Records contained in a dataset:

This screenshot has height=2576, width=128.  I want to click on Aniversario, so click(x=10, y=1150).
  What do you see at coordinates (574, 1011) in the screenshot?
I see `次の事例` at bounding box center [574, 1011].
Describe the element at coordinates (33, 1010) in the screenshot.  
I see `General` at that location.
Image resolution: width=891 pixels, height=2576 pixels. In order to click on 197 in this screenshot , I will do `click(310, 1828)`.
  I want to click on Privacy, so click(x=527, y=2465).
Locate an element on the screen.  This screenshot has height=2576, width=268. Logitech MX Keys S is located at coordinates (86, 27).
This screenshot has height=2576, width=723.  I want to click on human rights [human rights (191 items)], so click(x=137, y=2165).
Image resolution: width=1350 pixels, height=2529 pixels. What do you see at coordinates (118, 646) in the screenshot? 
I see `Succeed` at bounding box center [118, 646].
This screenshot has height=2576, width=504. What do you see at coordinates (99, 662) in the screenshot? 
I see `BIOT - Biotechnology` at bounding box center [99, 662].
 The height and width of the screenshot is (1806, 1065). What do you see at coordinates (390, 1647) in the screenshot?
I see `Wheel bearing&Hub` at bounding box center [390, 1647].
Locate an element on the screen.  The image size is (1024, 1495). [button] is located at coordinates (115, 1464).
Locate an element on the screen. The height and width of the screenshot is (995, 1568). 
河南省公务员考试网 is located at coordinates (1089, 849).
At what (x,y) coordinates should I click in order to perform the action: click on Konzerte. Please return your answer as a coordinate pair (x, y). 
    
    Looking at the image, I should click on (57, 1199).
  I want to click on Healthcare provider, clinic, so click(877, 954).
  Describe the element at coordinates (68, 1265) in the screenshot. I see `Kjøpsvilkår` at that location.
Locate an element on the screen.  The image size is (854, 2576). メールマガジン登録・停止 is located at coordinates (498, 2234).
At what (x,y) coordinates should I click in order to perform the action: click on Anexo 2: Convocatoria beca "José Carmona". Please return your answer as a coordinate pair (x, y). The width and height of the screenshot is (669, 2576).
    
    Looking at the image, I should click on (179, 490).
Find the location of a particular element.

Exercise
Retype all the data. Nothing may be left out or altered.

Output of the task
This screenshot has height=2576, width=128.  I want to click on Aniversario, so click(x=10, y=1150).
  What do you see at coordinates (574, 1011) in the screenshot?
I see `次の事例` at bounding box center [574, 1011].
Describe the element at coordinates (33, 1010) in the screenshot.  
I see `General` at that location.
Image resolution: width=891 pixels, height=2576 pixels. In order to click on 197 in this screenshot , I will do `click(310, 1828)`.
  I want to click on Privacy, so click(x=527, y=2465).
Locate an element on the screen.  This screenshot has height=2576, width=268. Logitech MX Keys S is located at coordinates (86, 27).
This screenshot has height=2576, width=723.  I want to click on human rights [human rights (191 items)], so click(x=137, y=2165).
Image resolution: width=1350 pixels, height=2529 pixels. What do you see at coordinates (118, 646) in the screenshot? 
I see `Succeed` at bounding box center [118, 646].
This screenshot has height=2576, width=504. What do you see at coordinates (99, 662) in the screenshot? 
I see `BIOT - Biotechnology` at bounding box center [99, 662].
 The height and width of the screenshot is (1806, 1065). What do you see at coordinates (390, 1647) in the screenshot?
I see `Wheel bearing&Hub` at bounding box center [390, 1647].
Locate an element on the screen.  The image size is (1024, 1495). [button] is located at coordinates (115, 1464).
Locate an element on the screen. The height and width of the screenshot is (995, 1568). 
河南省公务员考试网 is located at coordinates (1089, 849).
At what (x,y) coordinates should I click in order to perform the action: click on Konzerte. Please return your answer as a coordinate pair (x, y). 
    
    Looking at the image, I should click on (57, 1199).
  I want to click on Healthcare provider, clinic, so click(877, 954).
  Describe the element at coordinates (68, 1265) in the screenshot. I see `Kjøpsvilkår` at that location.
Locate an element on the screen.  The image size is (854, 2576). メールマガジン登録・停止 is located at coordinates (498, 2234).
At what (x,y) coordinates should I click in order to perform the action: click on Anexo 2: Convocatoria beca "José Carmona". Please return your answer as a coordinate pair (x, y). The width and height of the screenshot is (669, 2576).
    
    Looking at the image, I should click on (179, 490).
Find the location of a particular element.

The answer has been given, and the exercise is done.